Махтумкули набросал в миску лепешки и съел всю эту невкусную и не очень-то съедобную тюрю.
Съел, выпил чаю, взял чернильницу, перья, бумагу и пошел в горы.
Халат его был стар, чарыки стоптаны, одна лишь косматая шапка новая.
По едва приметной тропе, пробитой его ногами, он поднялся в горы к давно облюбованному месту.
Словно руками отесанный камень, обросший диким виноградом, заслонял от глаз и от ветра крошечную пещерку.
Махтумкули потрогал, как всегда, шершавый бок камня — поприветствовал, — сел на солому, которую натаскал сюда сразу после уборки хлеба, положил лист бумаги на колено и задумался.

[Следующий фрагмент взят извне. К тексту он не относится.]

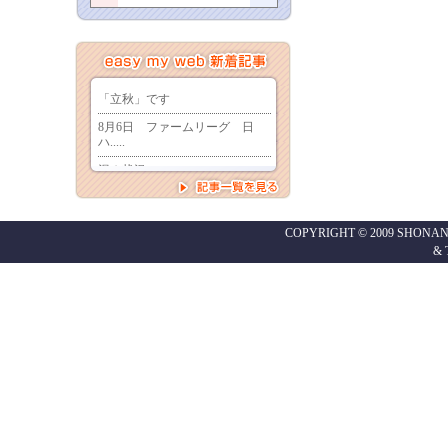
COPYRIGHT © 2009 SHONAN
&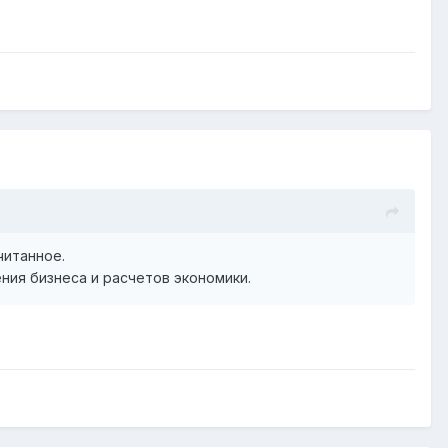
читанное.
ния бизнеса и расчетов экономики.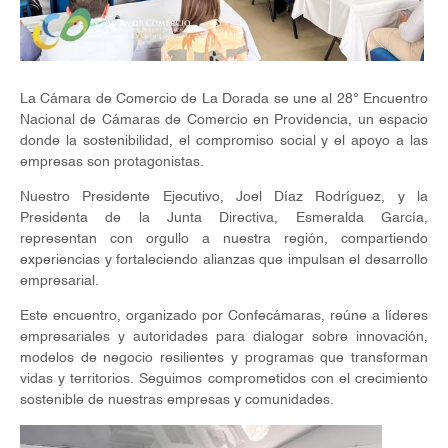
La Cámara de Comercio de La Dorada se une al 28° Encuentro
Nacional de Cámaras de Comercio en Providencia, un espacio
donde la sostenibilidad, el compromiso social y el apoyo a las
empresas son protagonistas.
Nuestro Presidente Ejecutivo, Joel Díaz Rodríguez, y la
Presidenta de la Junta Directiva, Esmeralda García,
representan con orgullo a nuestra región, compartiendo
experiencias y fortaleciendo alianzas que impulsan el desarrollo
empresarial.
Este encuentro, organizado por Confecámaras, reúne a líderes
empresariales y autoridades para dialogar sobre innovación,
modelos de negocio resilientes y programas que transforman
vidas y territorios. Seguimos comprometidos con el crecimiento
sostenible de nuestras empresas y comunidades.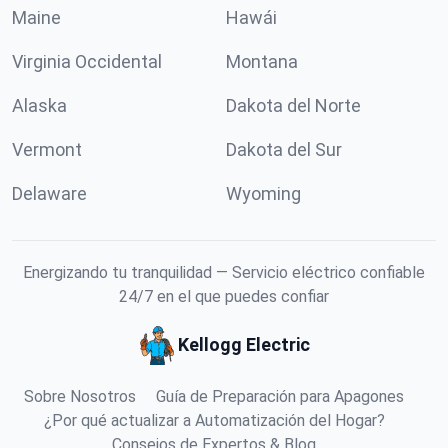
Maine
Hawái
Virginia Occidental
Montana
Alaska
Dakota del Norte
Vermont
Dakota del Sur
Delaware
Wyoming
Energizando tu tranquilidad — Servicio eléctrico confiable
24/7 en el que puedes confiar
Kellogg Electric
Sobre Nosotros
Guía de Preparación para Apagones
¿Por qué actualizar a Automatización del Hogar?
Consejos de Expertos & Blog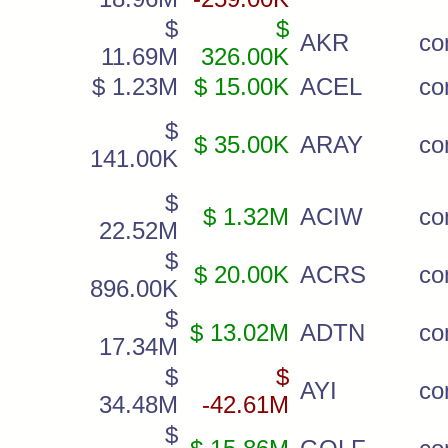
$
$
AKR
co
11.69M
326.00K
$ 1.23M
$ 15.00K
ACEL
co
$
$ 35.00K
ARAY
c
141.00K
$
$ 1.32M
ACIW
c
22.52M
$
$ 20.00K
ACRS
c
896.00K
$
$ 13.02M
ADTN
c
17.34M
$
$
AYI
c
34.48M
-42.61M
$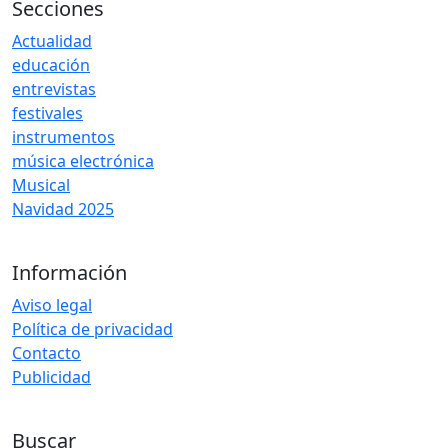
Secciones
Actualidad
educación
entrevistas
festivales
instrumentos
música electrónica
Musical
Navidad 2025
Información
Aviso legal
Política de privacidad
Contacto
Publicidad
Buscar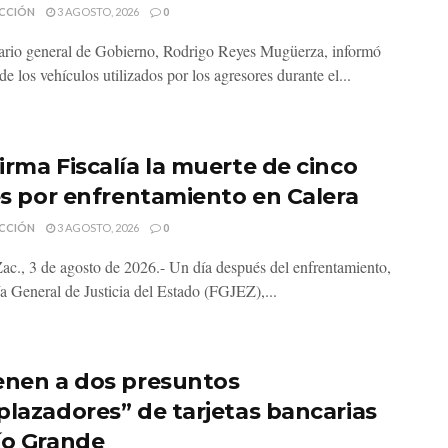
CCIÓN
3 AGOSTO, 2026
0
tario general de Gobierno, Rodrigo Reyes Mugüerza, informó
e los vehículos utilizados por los agresores durante el...
irma Fiscalía la muerte de cinco
les por enfrentamiento en Calera
CCIÓN
3 AGOSTO, 2026
0
Zac., 3 de agosto de 2026.- Un día después del enfrentamiento,
ía General de Justicia del Estado (FGJEZ),...
enen a dos presuntos
plazadores” de tarjetas bancarias
ío Grande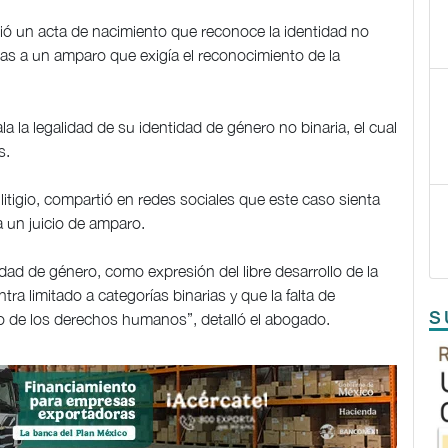
itió un acta de nacimiento que reconoce la identidad no
ias a un amparo que exigía el reconocimiento de la
a la legalidad de su identidad de género no binaria, el cual
os.
tigio, compartió en redes sociales que este caso sienta
a un juicio de amparo.
idad de género, como expresión del libre desarrollo de la
a limitado a categorías binarias y que la falta de
S
cio de los derechos humanos”, detalló el abogado.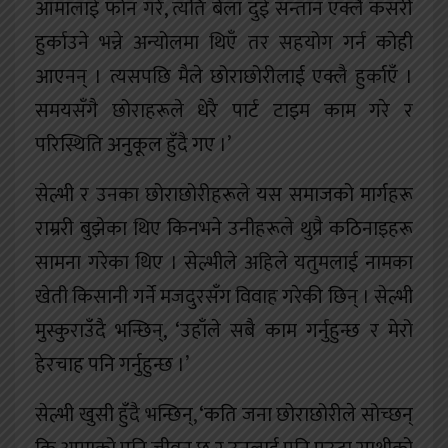
आमालाई फोन गरेँ, त्यति बेला दुई सन्तान एक्लै कसरी
हुर्काउने भन्ने अन्योलमा थिएँ तर सहयोग गर्न कोही
आएनन् । त्यसपछि मैले छोराछोरीलाई एक्लै हुर्काएँ ।
समयसँगै छोराहरूले धेरै पार्ट टाइम काम गरे र
परिस्थिति अनुकूल हुँदै गए ।’
सेल्भी र उनका छोराछोरीहरूले यस समाजको मार्गहरू
राम्ररी बुझेका थिए किनभने उनीहरूले थुप्रै कठिनाइहरू
सामना गरेका थिए । सेल्भीले अहिले यतुमलाई नामका
खेती किसानी गर्ने मजदुरसँग विवाह गरेकी छिन् । सेल्भी
मुस्कुराउँदै भन्छिन्, ‘उहाँले सबै काम गर्नुहुन्छ र मेरो
हेरचाह पनि गर्नुहुन्छ ।’
सेल्भी खुसी हुँदै भन्छिन्, ‘कति जना छोराछोरीले सोच्छन्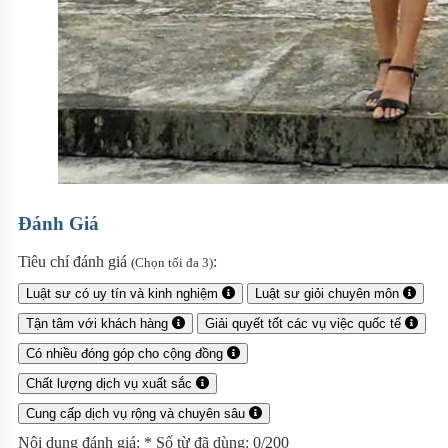
Đánh Giá
Tiêu chí đánh giá
:
(Chọn tối đa 3)
Luật sư có uy tín và kinh nghiệm
Luật sư giỏi chuyên môn
Tận tâm với khách hàng
Giải quyết tốt các vụ việc quốc tế
Có nhiều đóng góp cho cộng đồng
Chất lượng dịch vụ xuất sắc
Cung cấp dịch vụ rộng và chuyên sâu
Nội dung đánh giá:
*
Số từ đã dùng:
0
/200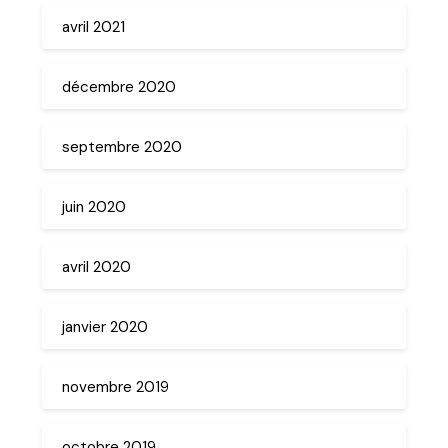
avril 2021
décembre 2020
septembre 2020
juin 2020
avril 2020
janvier 2020
novembre 2019
octobre 2019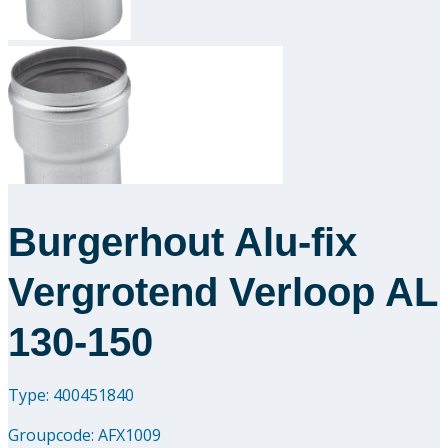
Downloads
Academy
Over ons
Contact
Burgerhout Alu-fix
Vergrotend Verloop AL
130-150
Type: 400451840
Groupcode:
AFX1009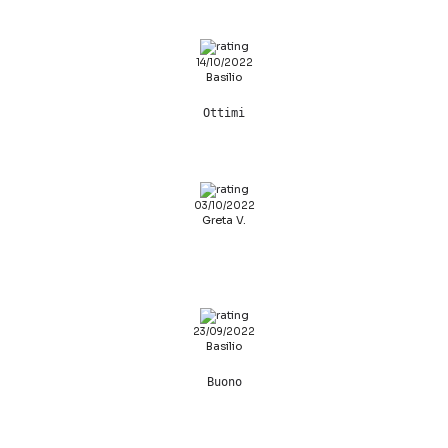
14/10/2022
Basilio
Ottimi
03/10/2022
Greta V.
23/09/2022
Basilio
Buono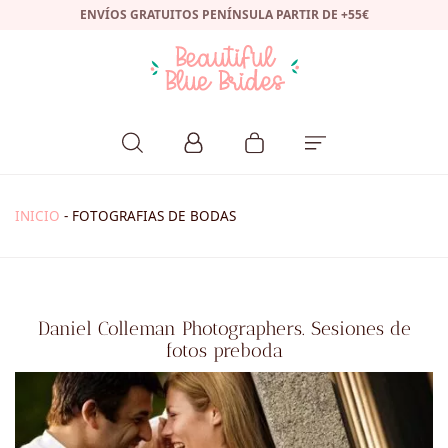
ENVÍOS GRATUITOS PENÍNSULA PARTIR DE +55€
INICIO
-
FOTOGRAFIAS DE BODAS
Daniel Colleman Photographers. Sesiones de
fotos preboda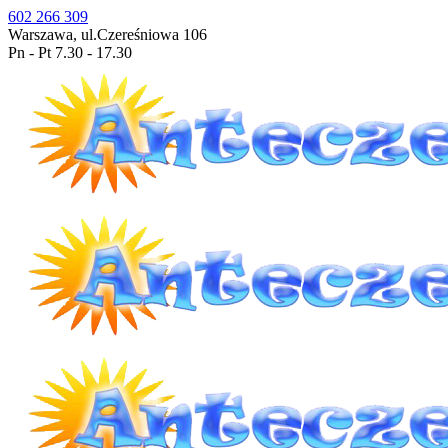
602 266 309
Warszawa, ul.Czereśniowa 106
Pn - Pt 7.30 - 17.30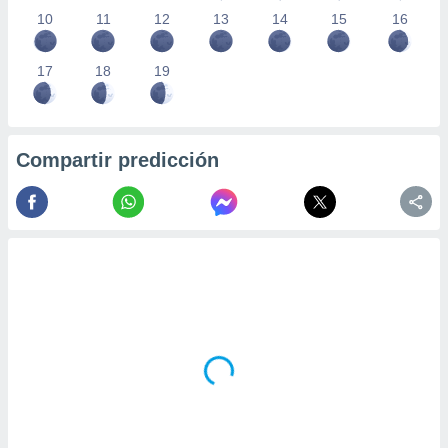
10
11
12
13
14
15
16
17
18
19
Compartir predicción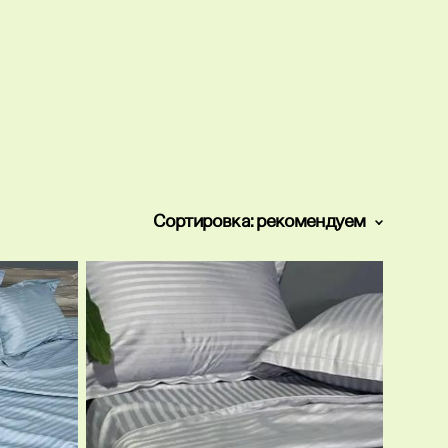
Сортировка:
рекомендуем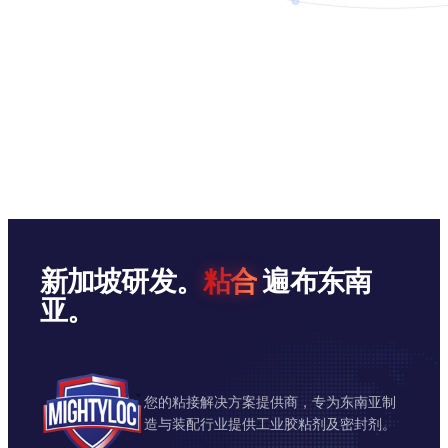
新加坡研发。
粘合
遍布东南
亚。
您的粘接解决方案提供商，专为东南亚制
造与装配行业提供工业胶粘剂及密封剂。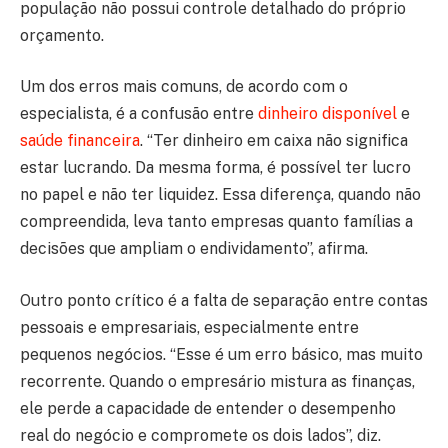
população não possui controle detalhado do próprio
orçamento.
Um dos erros mais comuns, de acordo com o
especialista, é a confusão entre
dinheiro disponível
e
saúde financeira
. “Ter dinheiro em caixa não significa
estar lucrando. Da mesma forma, é possível ter lucro
no papel e não ter liquidez. Essa diferença, quando não
compreendida, leva tanto empresas quanto famílias a
decisões que ampliam o endividamento”, afirma.
Outro ponto crítico é a falta de separação entre contas
pessoais e empresariais, especialmente entre
pequenos negócios. “Esse é um erro básico, mas muito
recorrente. Quando o empresário mistura as finanças,
ele perde a capacidade de entender o desempenho
real do negócio e compromete os dois lados”, diz.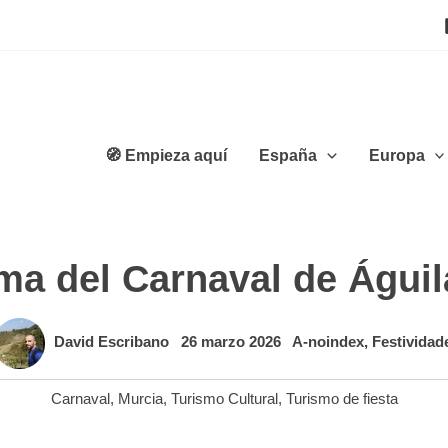
🧭 Empieza aquí
España
Europa
ma del Carnaval de Águil
David Escribano
26 marzo 2026
A-noindex
,
Festividad
Carnaval
,
Murcia
,
Turismo Cultural
,
Turismo de fiesta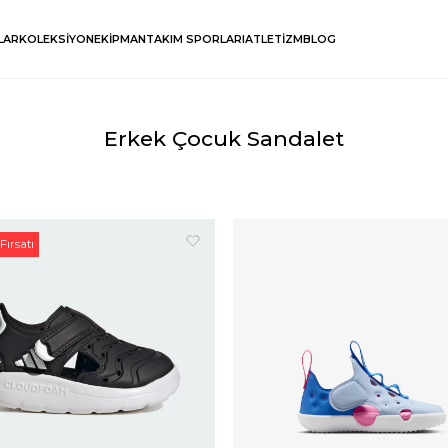
LAR
KOLEKSİYON
EKİPMAN
TAKIM SPORLARI
ATLETİZM
BLOG
Erkek Çocuk Sandalet
Fırsatı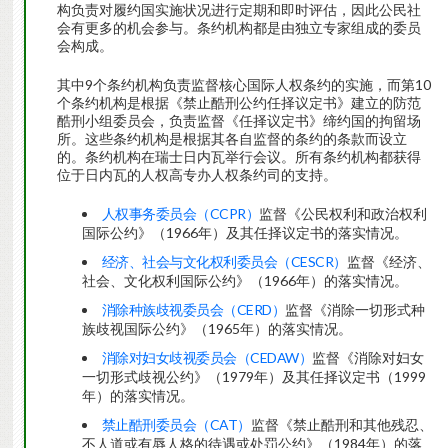
构负责对履约国实施状况进行定期和即时评估，因此公民社
会有更多的机会参与。条约机构都是由独立专家组成的委员
会构成。
其中9个条约机构负责监督核心国际人权条约的实施，而第10
个条约机构是根据《禁止酷刑公约任择议定书》建立的防范
酷刑小组委员会，负责监督《任择议定书》缔约国的拘留场
所。这些条约机构是根据其各自监督的条约的条款而设立
的。条约机构在瑞士日内瓦举行会议。所有条约机构都获得
位于日内瓦的人权高专办人权条约司的支持。
人权事务委员会（CCPR）
监督《公民权利和政治权利
国际公约》（1966年）及其任择议定书的落实情况。
经济、社会与文化权利委员会（CESCR）
监督《经济、
社会、文化权利国际公约》（1966年）的落实情况。
消除种族歧视委员会（CERD）
监督《消除一切形式种
族歧视国际公约》（1965年）的落实情况。
消除对妇女歧视委员会（CEDAW）
监督《消除对妇女
一切形式歧视公约》（1979年）及其任择议定书（1999
年）的落实情况。
禁止酷刑委员会（CAT）
监督《禁止酷刑和其他残忍、
不人道或有辱人格的待遇或处罚公约》（1984年）的落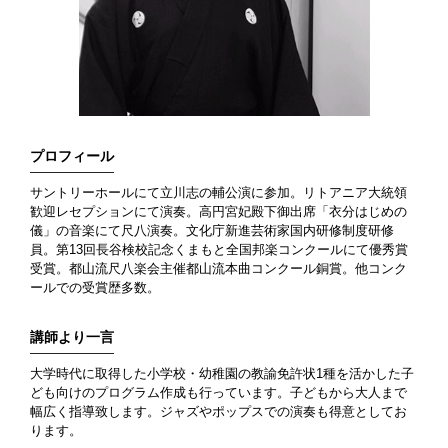
プロフィール
サントリーホールにて立川志の輔公演に参加。リトアニア大統領
歓迎レセプションにて演奏。高円宮妃殿下御出席「衣分はじめの
儀」の音楽にて尺八演奏。文化庁新進芸術家国内研修制度研修
員。第13回長谷検校記念くまもと全国邦楽コンクールにて優秀賞
受賞。都山流尺八楽会主催都山流本曲コンクール銅賞。他コンク
ールでの受賞歴多数。
講師より一言
大学時代に取得した小学校・幼稚園の教諭免許状1種を活かした子
ども向けのプログラム作成も行っています。子どもから大人まで
幅広く指導致します。ジャズやポップスでの演奏も得意としてお
ります。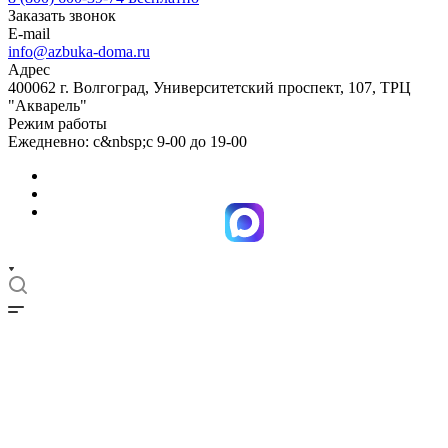
Заказать звонок
E-mail
info@azbuka-doma.ru
Адрес
400062 г. Волгоград, Университетский проспект, 107, ТРЦ
"Акварель"
Режим работы
Ежедневно: с&nbsp;с 9-00 до 19-00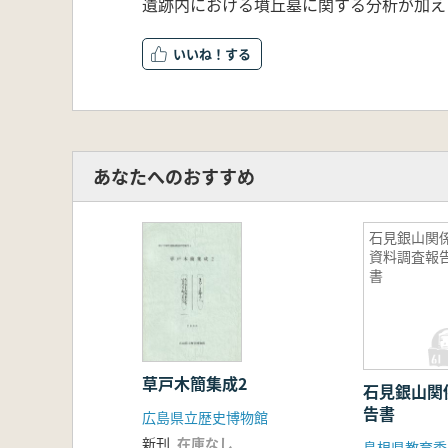
遺跡内における墳丘墓に関する分析が加え
いいね！
あなたへのおすすめ
石見銀山関
資料調査報
書
草戸木簡集成2
石見銀山関
告書
広島県立歴史博物館
新刊
在庫なし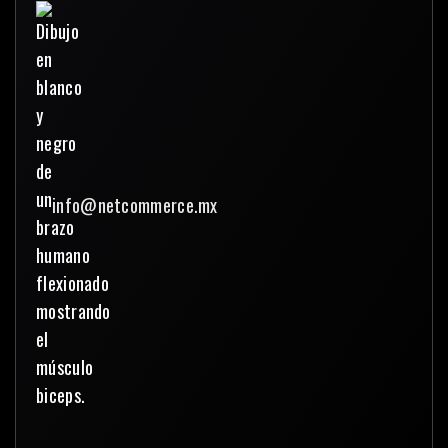
info@netcommerce.mx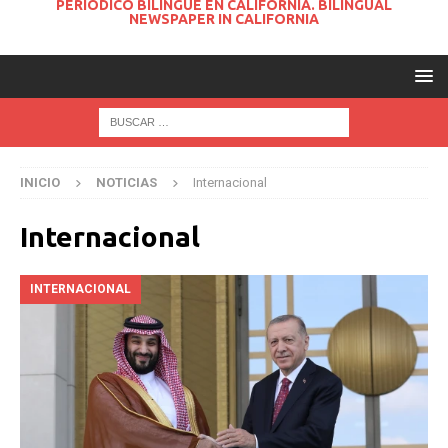
PERIODICO BILINGUE EN CALIFORNIA. BILINGUAL
NEWSPAPER IN CALIFORNIA
INICIO
NOTICIAS
Internacional
Internacional
INTERNACIONAL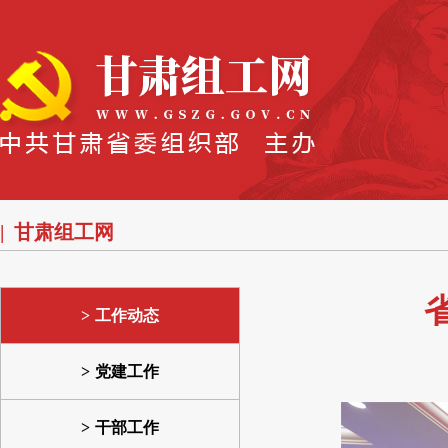
甘肃组工网
工作动态
党建工作
干部工作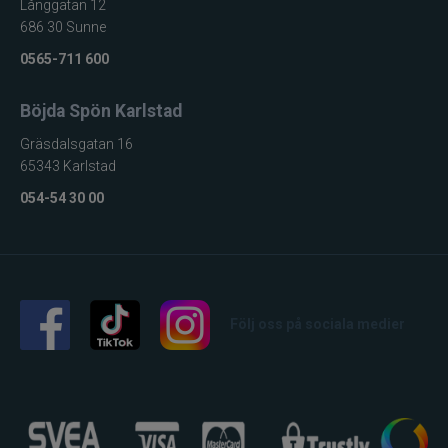
Långgatan 12
686 30 Sunne
0565-711 600
Böjda Spön Karlstad
Gräsdalsgatan 16
65343 Karlstad
054-54 30 00
Följ oss på sociala medier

Он сочинял свое главное произведение. Он верил, что это главное. Бурная жизнь странника осталась позади. Многое получив от мира, повидав земли и народы, он понимал, что наступило время — отдавать. Из тысячи слов он искал одно, ибо каждое слово его дастана должно быть золотым, а весь дастан уподобиться золотому слитку.
Он называл свою книгу "Владеющий речью попугая". Попугай на Востоке и в Индии — птица почитаемая. Персидские поэты не раз обрабатывали сюжеты из индийской "Шукасаптати" — семьдесят рассказов попугая. Махтумкули не обрабатывал чужие сказки, он писал о том, что ви́дел на земле, что пережил и передумал.
Вот уже пять лет писал он своего "Владеющего речью попугая", и это были счастливые годы.
Кто-то посмеивался над шахиром, кто-то осуждал Акгыз, опустившуюся и запустившую хозяйство. Махтумкули не то чтобы не замечал неуютной своей жизни, она ему не мешала. Удобства и пиры отвлека́ют от мыслей о вечном, за удобства и сверкающий халат нужно плати́ть истино́й.